Following the 14th Amendment’s ratification in 1868, Section 3 was aggressively enforced against hundreds of ex-Confederates for a period of several years. But a series of amnesty measures approved by Congress largely rendered it moot by 1871, and it was enforced in only a handful of cases in the ensuing 150 years.

The unprecedented events of Jan. 6, 2021, when a pro-Trump mob stormed the U.S. Capitol to disrupt the certification of President Joe Biden’s victory in the 2020 election, revived interest in the clause among legal scholars. In another case brought by CREW in 2022, a New Mexico court removed from office a GOP county commissioner who had participated in the attack.  Monday’s ruling bars states from enforcing Section 3 against candidates for president or other federal offices, but does not preclude them from enforcing it against state and local officeholders.

Colorado was singled out by CREW as a “good venue” for a 14th Amendment case against Trump because of provisions in its election code requiring only candidates who are eligible to assume office to be placed on the ballot. Challenges in several other states, including Minnesota and Michigan, had been rejected by the courts.

Trump was indicted last year by federal prosecutors who allege that his “pervasive and destabilizing lies” about the 2020 election “targeted a bedrock function of the United States federal government.” That case is still pending, as is a separate election interference case against Trump in Fulton County, Georgia.

In briefs and oral arguments before the U.S. Supreme Court last month, the Colorado plaintiffs had argued that Section 3, like many other measures in the Constitution, is “self-executing,” and that Griffin’s case was wrongly decided.
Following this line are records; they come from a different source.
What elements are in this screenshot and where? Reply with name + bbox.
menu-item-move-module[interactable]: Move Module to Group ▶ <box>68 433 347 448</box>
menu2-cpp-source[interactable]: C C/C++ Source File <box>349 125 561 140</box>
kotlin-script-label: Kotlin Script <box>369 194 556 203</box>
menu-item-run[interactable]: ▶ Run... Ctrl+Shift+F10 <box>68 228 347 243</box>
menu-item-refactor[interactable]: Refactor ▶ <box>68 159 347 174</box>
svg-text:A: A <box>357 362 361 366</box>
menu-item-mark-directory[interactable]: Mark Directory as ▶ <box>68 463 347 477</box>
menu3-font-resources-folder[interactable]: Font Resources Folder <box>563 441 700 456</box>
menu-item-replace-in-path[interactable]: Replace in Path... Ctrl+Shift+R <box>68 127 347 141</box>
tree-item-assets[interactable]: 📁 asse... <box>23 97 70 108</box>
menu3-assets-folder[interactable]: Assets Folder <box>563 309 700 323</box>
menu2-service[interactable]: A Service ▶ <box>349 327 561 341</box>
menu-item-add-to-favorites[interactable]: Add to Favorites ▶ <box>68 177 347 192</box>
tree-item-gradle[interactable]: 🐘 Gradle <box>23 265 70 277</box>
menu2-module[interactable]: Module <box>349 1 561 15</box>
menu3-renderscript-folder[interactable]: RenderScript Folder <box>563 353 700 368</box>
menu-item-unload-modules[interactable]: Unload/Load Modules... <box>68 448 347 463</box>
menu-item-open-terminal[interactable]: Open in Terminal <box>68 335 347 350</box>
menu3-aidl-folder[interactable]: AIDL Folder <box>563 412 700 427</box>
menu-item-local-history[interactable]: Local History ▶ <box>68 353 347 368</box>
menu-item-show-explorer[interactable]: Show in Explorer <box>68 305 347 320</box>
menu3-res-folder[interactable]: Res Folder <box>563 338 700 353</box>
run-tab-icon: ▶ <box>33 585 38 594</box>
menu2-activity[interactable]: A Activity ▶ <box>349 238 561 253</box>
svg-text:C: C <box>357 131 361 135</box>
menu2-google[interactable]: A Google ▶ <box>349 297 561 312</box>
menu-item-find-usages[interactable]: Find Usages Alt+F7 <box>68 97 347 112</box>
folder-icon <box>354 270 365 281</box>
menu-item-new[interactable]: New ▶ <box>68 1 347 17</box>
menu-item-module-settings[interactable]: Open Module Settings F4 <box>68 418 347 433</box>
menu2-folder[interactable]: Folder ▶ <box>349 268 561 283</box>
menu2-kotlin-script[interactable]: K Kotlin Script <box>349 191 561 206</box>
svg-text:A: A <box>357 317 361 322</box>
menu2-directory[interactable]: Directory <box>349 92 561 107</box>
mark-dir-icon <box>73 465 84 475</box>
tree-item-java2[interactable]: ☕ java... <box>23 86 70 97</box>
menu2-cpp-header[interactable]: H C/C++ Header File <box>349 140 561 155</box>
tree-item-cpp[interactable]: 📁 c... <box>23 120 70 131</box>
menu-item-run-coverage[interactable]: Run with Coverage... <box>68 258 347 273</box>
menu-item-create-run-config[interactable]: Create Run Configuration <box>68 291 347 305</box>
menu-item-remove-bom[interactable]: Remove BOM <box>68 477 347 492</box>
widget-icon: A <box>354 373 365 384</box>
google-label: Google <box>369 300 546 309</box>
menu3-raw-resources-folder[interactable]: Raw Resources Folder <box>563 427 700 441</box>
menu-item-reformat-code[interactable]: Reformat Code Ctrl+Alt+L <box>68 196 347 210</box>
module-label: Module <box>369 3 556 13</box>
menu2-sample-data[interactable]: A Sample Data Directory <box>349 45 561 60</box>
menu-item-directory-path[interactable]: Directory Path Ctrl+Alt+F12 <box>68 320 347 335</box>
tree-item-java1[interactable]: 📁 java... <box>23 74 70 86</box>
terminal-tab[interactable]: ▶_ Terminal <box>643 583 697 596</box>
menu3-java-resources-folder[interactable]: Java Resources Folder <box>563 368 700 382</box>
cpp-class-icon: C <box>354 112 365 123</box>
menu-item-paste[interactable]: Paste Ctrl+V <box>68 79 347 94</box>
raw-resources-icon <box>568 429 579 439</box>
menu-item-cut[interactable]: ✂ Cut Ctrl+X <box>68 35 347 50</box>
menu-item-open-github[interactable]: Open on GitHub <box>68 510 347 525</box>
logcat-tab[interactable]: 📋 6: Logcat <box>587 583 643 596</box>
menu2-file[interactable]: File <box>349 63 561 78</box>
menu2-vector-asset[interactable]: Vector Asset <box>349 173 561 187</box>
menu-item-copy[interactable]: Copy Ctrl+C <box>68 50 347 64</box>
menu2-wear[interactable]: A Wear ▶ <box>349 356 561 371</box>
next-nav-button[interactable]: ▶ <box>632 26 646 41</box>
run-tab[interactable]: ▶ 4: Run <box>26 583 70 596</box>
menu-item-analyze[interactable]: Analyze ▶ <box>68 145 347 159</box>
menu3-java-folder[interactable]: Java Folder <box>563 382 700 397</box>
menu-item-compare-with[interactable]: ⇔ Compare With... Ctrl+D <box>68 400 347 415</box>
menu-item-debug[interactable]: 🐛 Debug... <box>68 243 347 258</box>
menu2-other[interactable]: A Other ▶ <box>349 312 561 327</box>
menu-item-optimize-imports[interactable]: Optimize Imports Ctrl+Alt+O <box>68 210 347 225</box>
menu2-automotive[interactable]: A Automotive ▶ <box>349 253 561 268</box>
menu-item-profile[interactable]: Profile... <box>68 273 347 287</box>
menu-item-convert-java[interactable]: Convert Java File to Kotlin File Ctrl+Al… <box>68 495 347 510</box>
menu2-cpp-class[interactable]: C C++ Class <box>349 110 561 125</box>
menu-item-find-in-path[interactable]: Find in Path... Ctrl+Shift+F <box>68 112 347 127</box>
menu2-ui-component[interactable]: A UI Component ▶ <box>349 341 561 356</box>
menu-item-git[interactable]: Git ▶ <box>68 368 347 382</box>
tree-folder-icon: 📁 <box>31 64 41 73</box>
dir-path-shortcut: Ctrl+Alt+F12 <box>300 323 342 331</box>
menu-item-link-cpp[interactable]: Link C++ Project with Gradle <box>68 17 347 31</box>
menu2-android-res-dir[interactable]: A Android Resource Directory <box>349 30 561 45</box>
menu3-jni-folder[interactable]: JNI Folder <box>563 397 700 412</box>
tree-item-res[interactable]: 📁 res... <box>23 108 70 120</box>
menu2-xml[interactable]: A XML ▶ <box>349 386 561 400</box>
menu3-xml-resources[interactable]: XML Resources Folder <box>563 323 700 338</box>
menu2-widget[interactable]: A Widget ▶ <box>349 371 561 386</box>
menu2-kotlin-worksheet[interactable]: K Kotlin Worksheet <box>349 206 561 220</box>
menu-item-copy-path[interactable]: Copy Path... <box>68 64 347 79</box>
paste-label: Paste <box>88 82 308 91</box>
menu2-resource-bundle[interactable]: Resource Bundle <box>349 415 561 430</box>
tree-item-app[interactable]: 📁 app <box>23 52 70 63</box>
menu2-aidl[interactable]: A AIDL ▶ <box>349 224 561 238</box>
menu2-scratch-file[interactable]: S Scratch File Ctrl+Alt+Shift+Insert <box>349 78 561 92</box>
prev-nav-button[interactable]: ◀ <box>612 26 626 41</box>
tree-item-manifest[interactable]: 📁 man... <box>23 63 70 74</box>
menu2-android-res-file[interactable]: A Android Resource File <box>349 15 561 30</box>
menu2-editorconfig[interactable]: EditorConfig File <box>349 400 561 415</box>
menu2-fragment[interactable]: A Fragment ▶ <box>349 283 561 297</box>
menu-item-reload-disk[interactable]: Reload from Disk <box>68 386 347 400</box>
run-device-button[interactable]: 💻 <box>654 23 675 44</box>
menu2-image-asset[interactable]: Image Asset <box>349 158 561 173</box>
Donald Sherman, CREW’s executive vice president and chief counsel, said Monday that the majority’s interpretation contradicts the consensus view of historians and constitutional scholars.

“The text of Section 3 does not say any of this,” Sherman said. “The majority opinion is reading words into this provision that clearly are not there.”

Proponents of Trump’s disqualification said they will closely scrutinize the court’s opinion and evaluate other ways that Section 3 could be enforced.

“We certainly expect there will be interest in Congress as to whether there is a practical path forward for congressional action,” Bookbinder said. “And we’ll be looking into what other avenues there might be, whether it’s rooted in the 14th Amendment or otherwise, to try to protect democracy from those who have attacked it.”